%%

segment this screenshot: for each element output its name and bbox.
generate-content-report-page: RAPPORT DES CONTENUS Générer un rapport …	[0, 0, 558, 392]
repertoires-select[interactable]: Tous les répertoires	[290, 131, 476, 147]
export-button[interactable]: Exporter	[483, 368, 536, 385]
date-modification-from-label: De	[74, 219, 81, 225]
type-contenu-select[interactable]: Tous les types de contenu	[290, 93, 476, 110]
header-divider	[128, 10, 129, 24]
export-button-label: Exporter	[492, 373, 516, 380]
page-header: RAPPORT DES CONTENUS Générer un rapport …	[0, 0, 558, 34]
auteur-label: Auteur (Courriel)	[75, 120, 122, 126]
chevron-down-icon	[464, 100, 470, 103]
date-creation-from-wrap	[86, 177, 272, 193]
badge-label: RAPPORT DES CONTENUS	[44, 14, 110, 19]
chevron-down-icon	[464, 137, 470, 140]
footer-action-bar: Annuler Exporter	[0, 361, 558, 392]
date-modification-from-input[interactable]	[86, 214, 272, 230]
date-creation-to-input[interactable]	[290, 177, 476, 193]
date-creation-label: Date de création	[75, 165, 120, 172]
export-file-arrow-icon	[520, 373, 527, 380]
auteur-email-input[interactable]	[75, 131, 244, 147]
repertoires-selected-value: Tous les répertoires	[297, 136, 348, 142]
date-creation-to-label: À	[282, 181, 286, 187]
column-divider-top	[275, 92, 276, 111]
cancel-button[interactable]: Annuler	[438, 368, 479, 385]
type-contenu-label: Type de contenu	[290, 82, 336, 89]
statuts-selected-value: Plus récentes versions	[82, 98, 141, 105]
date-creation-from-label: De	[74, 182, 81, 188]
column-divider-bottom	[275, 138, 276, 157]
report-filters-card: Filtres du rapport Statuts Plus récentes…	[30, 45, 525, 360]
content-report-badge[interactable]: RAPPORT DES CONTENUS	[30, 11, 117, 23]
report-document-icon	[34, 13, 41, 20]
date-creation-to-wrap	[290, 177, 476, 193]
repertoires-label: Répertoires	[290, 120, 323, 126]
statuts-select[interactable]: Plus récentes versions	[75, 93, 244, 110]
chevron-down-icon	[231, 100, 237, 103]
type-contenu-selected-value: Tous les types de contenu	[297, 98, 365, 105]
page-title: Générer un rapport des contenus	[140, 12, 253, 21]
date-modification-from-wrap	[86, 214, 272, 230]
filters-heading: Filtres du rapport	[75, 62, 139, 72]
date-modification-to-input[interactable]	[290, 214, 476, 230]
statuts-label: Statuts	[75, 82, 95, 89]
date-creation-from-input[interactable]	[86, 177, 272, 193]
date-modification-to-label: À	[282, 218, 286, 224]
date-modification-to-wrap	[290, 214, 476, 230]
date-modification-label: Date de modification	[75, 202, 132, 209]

%%
%%

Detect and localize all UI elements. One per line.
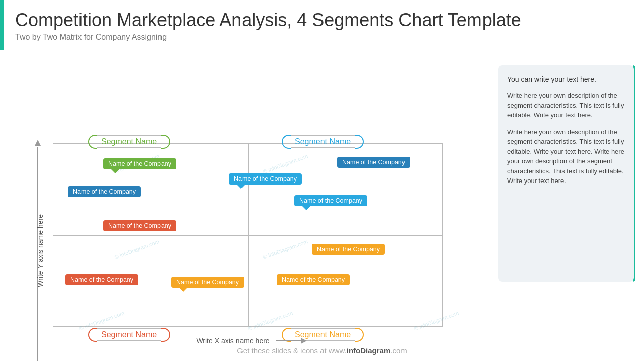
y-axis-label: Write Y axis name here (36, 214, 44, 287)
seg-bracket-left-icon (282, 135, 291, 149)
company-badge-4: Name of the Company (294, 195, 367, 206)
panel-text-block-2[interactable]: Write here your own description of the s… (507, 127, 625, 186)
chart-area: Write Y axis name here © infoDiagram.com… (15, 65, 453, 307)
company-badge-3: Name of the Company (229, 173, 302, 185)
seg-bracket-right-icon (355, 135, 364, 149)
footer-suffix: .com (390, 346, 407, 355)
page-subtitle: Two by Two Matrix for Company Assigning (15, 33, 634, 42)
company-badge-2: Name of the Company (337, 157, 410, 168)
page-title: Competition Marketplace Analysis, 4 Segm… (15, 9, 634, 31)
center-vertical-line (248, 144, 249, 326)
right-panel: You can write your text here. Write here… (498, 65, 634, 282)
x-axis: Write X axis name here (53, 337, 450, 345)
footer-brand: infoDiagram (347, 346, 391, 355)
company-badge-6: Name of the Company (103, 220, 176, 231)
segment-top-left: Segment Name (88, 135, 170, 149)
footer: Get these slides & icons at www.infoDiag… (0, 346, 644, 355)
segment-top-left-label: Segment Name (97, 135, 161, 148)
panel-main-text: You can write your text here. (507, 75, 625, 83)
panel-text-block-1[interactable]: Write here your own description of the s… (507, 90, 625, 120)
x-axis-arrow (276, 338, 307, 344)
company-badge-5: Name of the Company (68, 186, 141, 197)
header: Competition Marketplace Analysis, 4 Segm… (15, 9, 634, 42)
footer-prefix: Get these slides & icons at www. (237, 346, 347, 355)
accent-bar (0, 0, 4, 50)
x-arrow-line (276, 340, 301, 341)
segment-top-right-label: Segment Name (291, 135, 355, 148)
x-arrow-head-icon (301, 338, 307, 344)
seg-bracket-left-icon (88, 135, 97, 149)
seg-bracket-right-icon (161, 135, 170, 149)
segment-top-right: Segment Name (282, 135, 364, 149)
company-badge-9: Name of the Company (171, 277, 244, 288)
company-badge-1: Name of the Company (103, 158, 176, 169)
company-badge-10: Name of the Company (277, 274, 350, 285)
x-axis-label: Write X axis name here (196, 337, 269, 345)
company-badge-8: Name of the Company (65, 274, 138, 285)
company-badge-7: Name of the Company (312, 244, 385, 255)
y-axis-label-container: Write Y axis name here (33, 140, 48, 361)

%%

* Exercise aim *
For the entries, state the number of lines that include the string "modification". Add no other words.

* Result for this exercise *
7